Bien plus que du recyclage
La transformation d’une économie linéaire en une économie circulaire (EC) passe par des processus et des modes de pensée entièrement nouveaux.
L’EC va beaucoup plus loin que le recyclage: elle prend en compte toutes les étapes de la chaîne de valeur – de l’extraction des matières premières à la distribution, au commerce, à l’utilisation, à la réparation et au retraitement, en passant par la conception et la production.

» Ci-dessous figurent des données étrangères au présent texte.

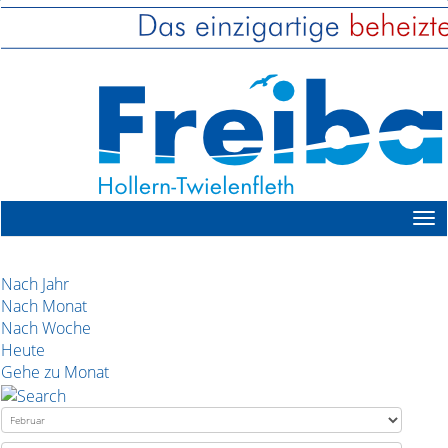
Nach Jahr
Nach Monat
Nach Woche
Heute
Gehe zu Monat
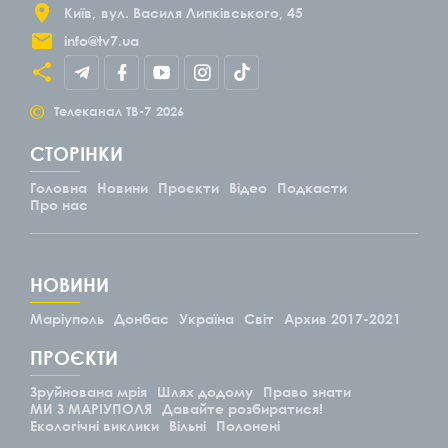
Київ
вул. Василя Липківського, 45
info@tv7.ua
©
Телеканал ТВ-7
2026
СТОРІНКИ
Головна
Новини
Проєкти
Відео
Подкасти
Про нас
НОВИНИ
Маріуполь
Донбас
Україна
Світ
Архив 2017-2021
ПРОЄКТИ
Зруйнована мрія
Шлях додому
Право знати
МИ З МАРІУПОЛЯ
Давайте розбиратися!
Екологічні виклики
Вільні
Полонені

A la différence du recyclage traditionnel, les matériaux et produits sont utilisés plusieurs fois au même niveau de qualité et la valeur ajoutée au cours de la fabrication (énergie, matières premières, travail) se conserve sur une longue période. Il en résulte une moindre pression sur l’environnement; les ressources naturelles comme les sols, l’air et l’eau sont préservées. De même, les émissions de gaz à effet de serre diminuent en raison de l’économie d’énergie – sachant qu’une grande partie cette énergie est d’origine fossile.
Intérêt croissant pour l’économie circulaire et la protection du climat
L’intérêt suscité par les produits et services circulaires est en hausse constante. La crise climatique, en particulier, stimule la demande: la nouvelle loi fédérale sur le climat et l’innovation a entériné l’objectif de «zéro émission nette d’ici 2050».

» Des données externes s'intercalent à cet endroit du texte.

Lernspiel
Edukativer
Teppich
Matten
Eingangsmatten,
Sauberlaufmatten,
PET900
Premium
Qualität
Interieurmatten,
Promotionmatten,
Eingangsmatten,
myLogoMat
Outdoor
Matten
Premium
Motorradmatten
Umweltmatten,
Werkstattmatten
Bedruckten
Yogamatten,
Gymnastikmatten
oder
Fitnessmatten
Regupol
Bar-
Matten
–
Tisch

Toutes les entreprises devront atteindre la neutralité carbone en 2050 au plus tard. En raison de son rôle de modèle, l’administration fédérale centrale devra remplir cet objectif dès 2040.
Les émissions indirectes causées en amont par des tiers (émissions de Scope 3) seront aussi prises en compte. Les entreprises également seront de plus en plus tenues de contrôler et de décarboner leurs chaînes d’approvisionnement, les réglementations se multipliant au niveau mondial (par exemple CSRD, TCFD).
La majeure partie des émissions d’une entreprise provient des chaînes d’approvisionnement. La circularité permet de réduire sensiblement ces émissions «achetées».
Un guide qui fournit des outils concrets
Pour de nombreuses organisations, l’économie circulaire reste toutefois un sujet méconnu, qui pose de multiples questions: comme se définit un «produit circulaire» ou un «modèle d’affaire circulaire»? Sur quels leviers du processus d’achat faut-il agir? Comment intégrer au mieux les critères de l’EC dans un appel d’offres?
La Confédération vient de publier un «Guide pour des achats circulaires» afin de dissiper les incertitudes et d’encourager la mise en œuvre. Le document présente une introduction différenciée à cette thématique et offre des aides concrètes concernant les achats au quotidien, ainsi qu’un certain nombre de critères d’appels d’offres.
L’un des principaux défis des acheteurs réside dans l’offre encore réduite de produits circulaires. Nombreux sont les fournisseurs qui craignent une chute de leurs bénéfices s’ils renoncent à produire ou à vendre des biens à courte durée de vie au profit de biens durables.
De nombreuses entreprises pionnières de l’EC ont pourtant montré que les produits à longue durée de vie, qui présentent une modularité et une flexibilité d’utilisation accrue, ne diminuent en rien les profits. Au contraire, il est ainsi possible de créer de nouveaux domaines d’activités (par exemple planification, rafraîchissement, réparation, transformation) et de développer de nouveaux modèles (par exemple location plutôt que vente).
Les services d’achats et leurs entreprises en profitent également: si l’on considère l’ensemble de leur cycle de vie (Total Cost of Ownership), les produits et services circulaires reviennent souvent moins chers que les solutions traditionnelles.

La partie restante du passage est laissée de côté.